/reguleque-search

🔎 Scripts for tidying and indexing documents to Reguleque.cl

Primary LanguagePythonGNU General Public License v3.0GPL-3.0

reguleque-search

Scripts for tidying and indexing documents for Reguleque, a search engine for public worker transparency records from the Chilean government.

Requirements

To install the requirements with Poetry:

poetry install

Alternatively, install them with pip (may be outdated):

pip3 install -r requirements.txt

Uploading to production

To upload to production, remove the example files from data/in and add your own CSV files. (They can be in subfolders, as long as the extension is .csv).
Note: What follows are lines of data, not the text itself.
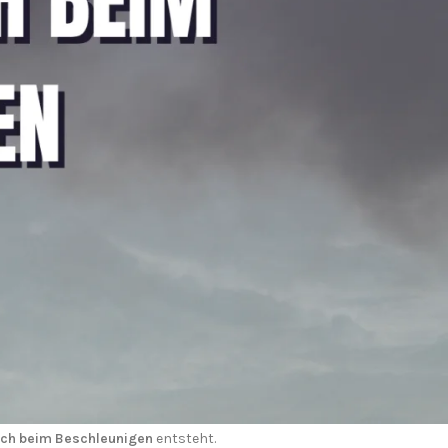
nigen
, besonders unter Last.
im Beschleunigen
ist die Folge.
ren.
ch beim Beschleunigen
entsteht.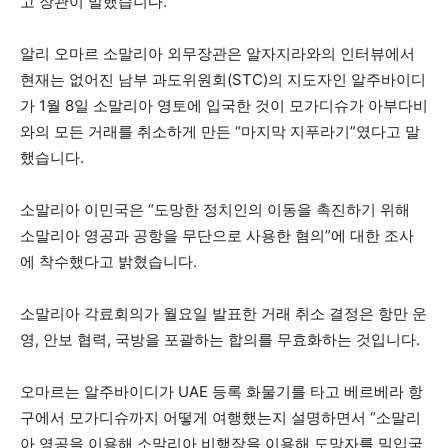
고 장관이 말했습니다.
알리 오마르 소말리아 외무장관은 알자지라와의 인터뷰에서
현재는 없어진 남부 과도위원회(STC)의 지도자인 알주바이디
가 1월 8일 소말리아 영토에 입국한 것이 모가디슈가 아부다비
와의 모든 거래를 취소하게 만든 “마지막 지푸라기”였다고 말
했습니다.
소말리아 이민국은 “도망한 정치인의 이동을 촉진하기 위해
소말리아 영공과 공항을 무단으로 사용한 혐의”에 대한 조사
에 착수했다고 밝혔습니다.
소말리아 각료회의가 월요일 발표한 거래 취소 결정은 항만 운
영, 안보 협력, 국방을 포괄하는 합의를 무효화하는 것입니다.
오마르는 알주바이디가 UAE 등록 화물기를 타고 베르베라 항
구에서 모가디슈까지 어떻게 여행했는지 설명하면서 “소말리
아 영공을 이용해 소말리아 비행장을 이용해 도망자를 밀입국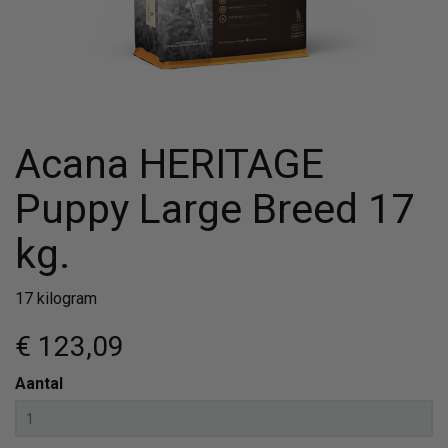
Acana HERITAGE
Puppy Large Breed 17
kg.
17 kilogram
€ 123
,09
Aantal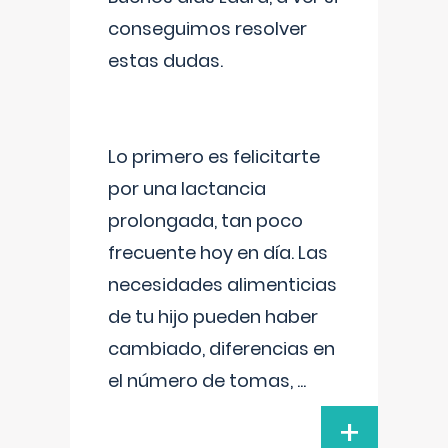
conseguimos resolver
estas dudas.
Lo primero es felicitarte
por una lactancia
prolongada, tan poco
frecuente hoy en día. Las
necesidades alimenticias
de tu hijo pueden haber
cambiado, diferencias en
el número de tomas,
...
+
Then, run the script as follows:

python3 reguleque_search/load_documents.py

You'll be asked to enter the admin API key for the public endpoint (you can also use the environment variable TYPESENSE_API_KEY for this).

By default, the script will not modify existing documents or the collection schema. To overwrite the default schema and drop all documents:

Warning: This will delete all the documents in the Typesense collection.

python3 reguleque_search/load_documents.py --drop

Local testing

You should install Typesense.

Then start a Typesense instance with:

typesense-server --data-dir=data/out/ --api-key=<ADMIN-API-KEY>

Warning: The provided API key has full read/write access on collections. A search-only API key must be generated for use with the frontend in production.

And then load and index the revenue entries on the running instance using the samples provided in data/in:

python3 reguleque_search/load_documents.py --protocol http --endpoint 127.0.0.1 --port 8108

The accompanying frontend can be found on agucova/regulf-neo.